All manner of financial investors “roll the dice” when they agree to advance money, expecting a return of some appreciated value (house, aggregate payments, interest). These “bets” are based for the most part on actuarial calculations that determine (or insure) desired returns. In the mortgage business, such calculations rest largely on “pre-payment” expectations, which attempt to determine when a borrower will retire an existing mortgage balance through payoff (maturation, sale or refinance).
In the reverse mortgage sector, mortality is an added pay-off – or pre-payment – factor in the lifecycle calculations, which are vital in determining ultimate revenue production. No wonder, then, that such data typically remain proprietary.
“What’s interesting for our industry [today],” says John K. Lunde, president of Reverse Market Insight, “are [how] factors driving pre-payments are changing.” HECM pre-payments “are linked to a mix of causes,” notes Lunde, who says his firm is creating an industry data repository of such performance information. “We work with lenders directly. They place portfolio and origination data with us and we aggregate it to create a set of information for the industry,” says Lunde, adding that first they “scrub out all the confidential stuff.

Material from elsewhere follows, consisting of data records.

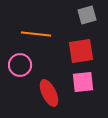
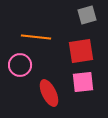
orange line: moved 3 px down
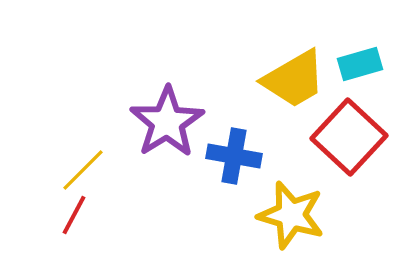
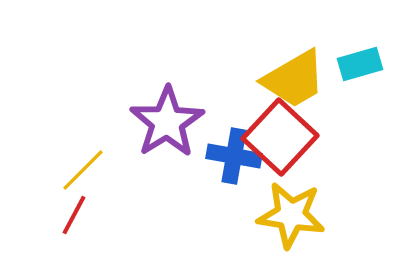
red square: moved 69 px left
yellow star: rotated 8 degrees counterclockwise
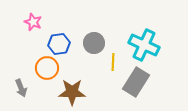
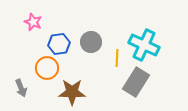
gray circle: moved 3 px left, 1 px up
yellow line: moved 4 px right, 4 px up
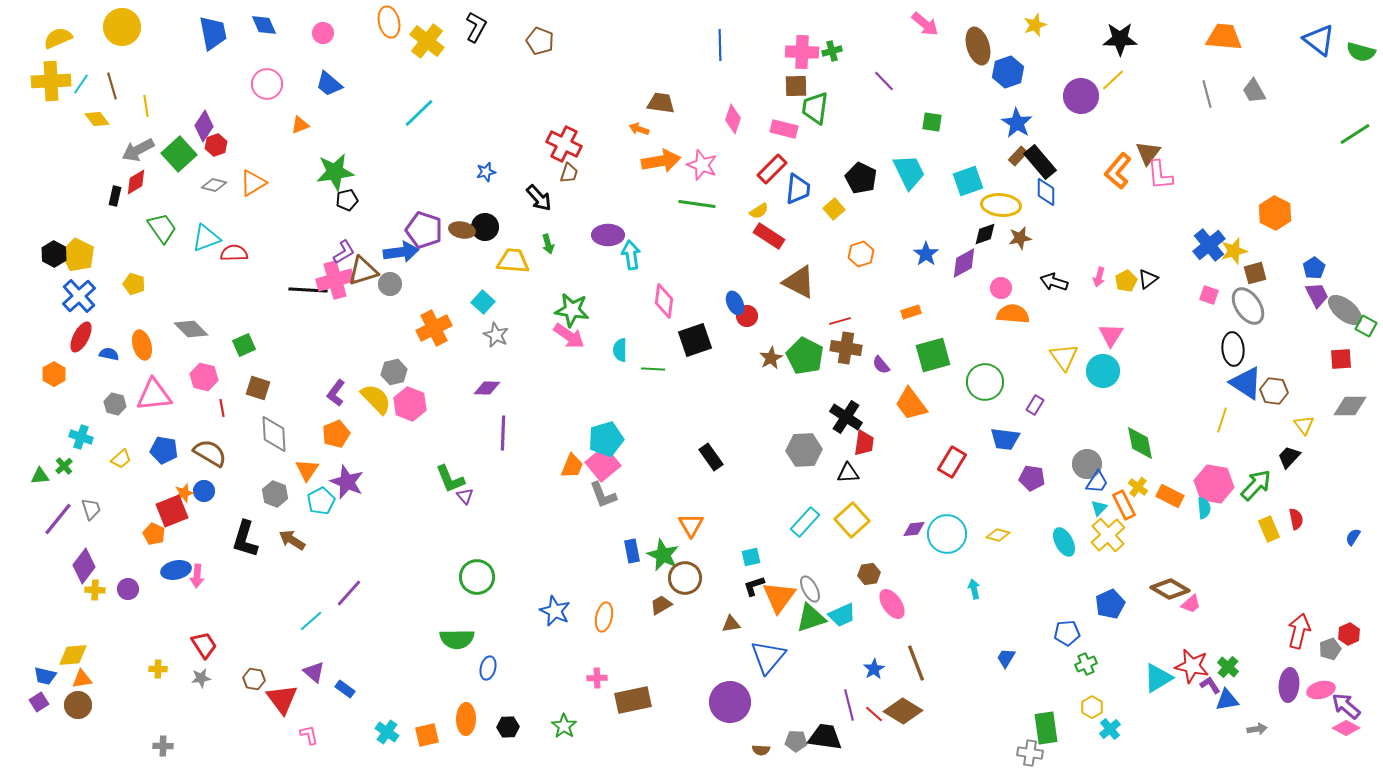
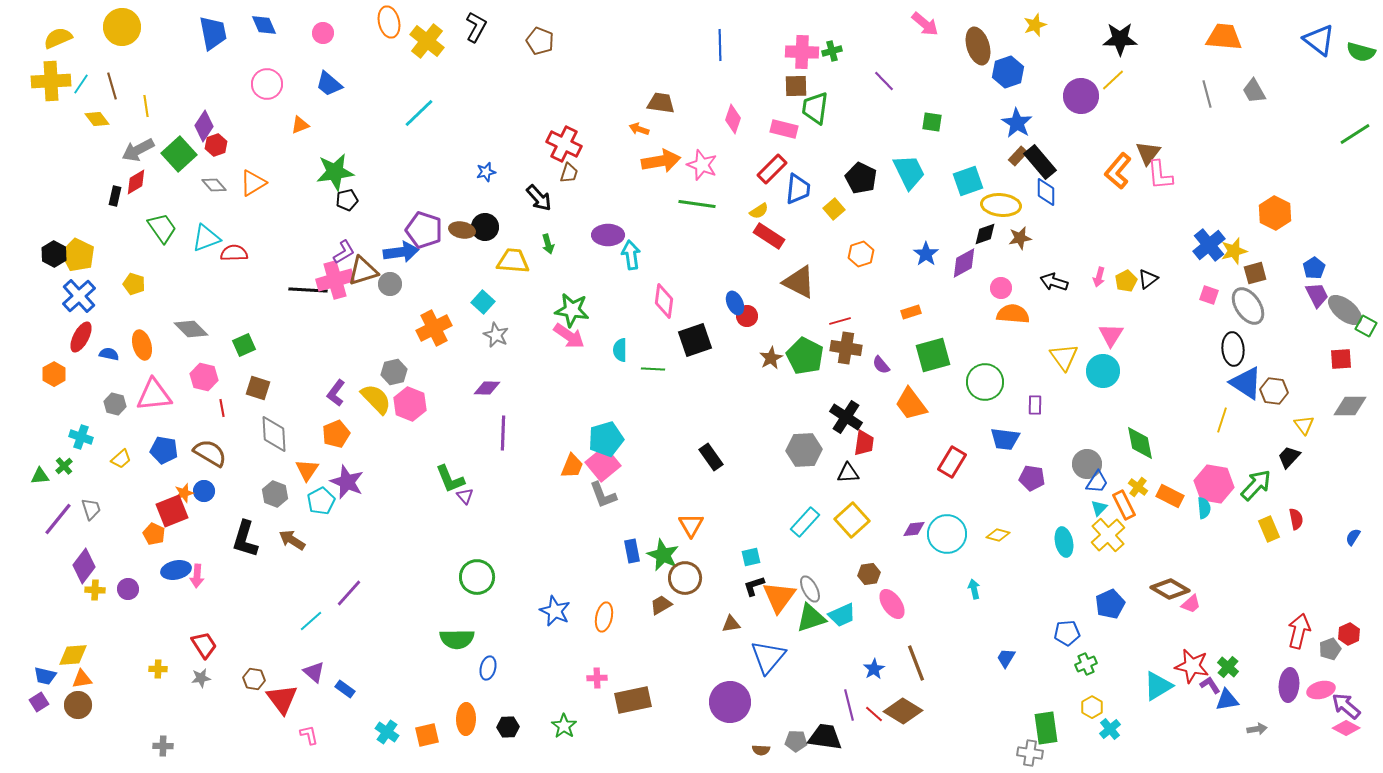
gray diamond at (214, 185): rotated 35 degrees clockwise
purple rectangle at (1035, 405): rotated 30 degrees counterclockwise
cyan ellipse at (1064, 542): rotated 16 degrees clockwise
cyan triangle at (1158, 678): moved 8 px down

The biggest factor in a pre-payment index, according to Lunde, is home price appreciation, but he points out that “speed of termination and interest rates are important” too. On a macro level, he says a pre-payment index is affected by “the industry shift to fixed rate products, because a full-draw upfront combined with the accrual rate is substantially higher than the monthly accrual, with low short-term rates.” Upwards of 70 percent of all reverse mortgages written today are of the fixed rate variety. “That dramatically changes HUD’s risk,” says Lunde, because “its riskier for them when loans hit 98 percent of LTV quicker – then HUD owns the risk.”
The “real interesting key,” according to Lunde, “is how much [pre-payment] information is going to get put out there and in what form.”
Most interesting in all this, he says, “is how lenders/issuers/investors/HUD deal with these risks and projection factors in making asset valuation and risk management decisions in an industry that is maturing much faster from a secondary market perspective than just a few years ago.”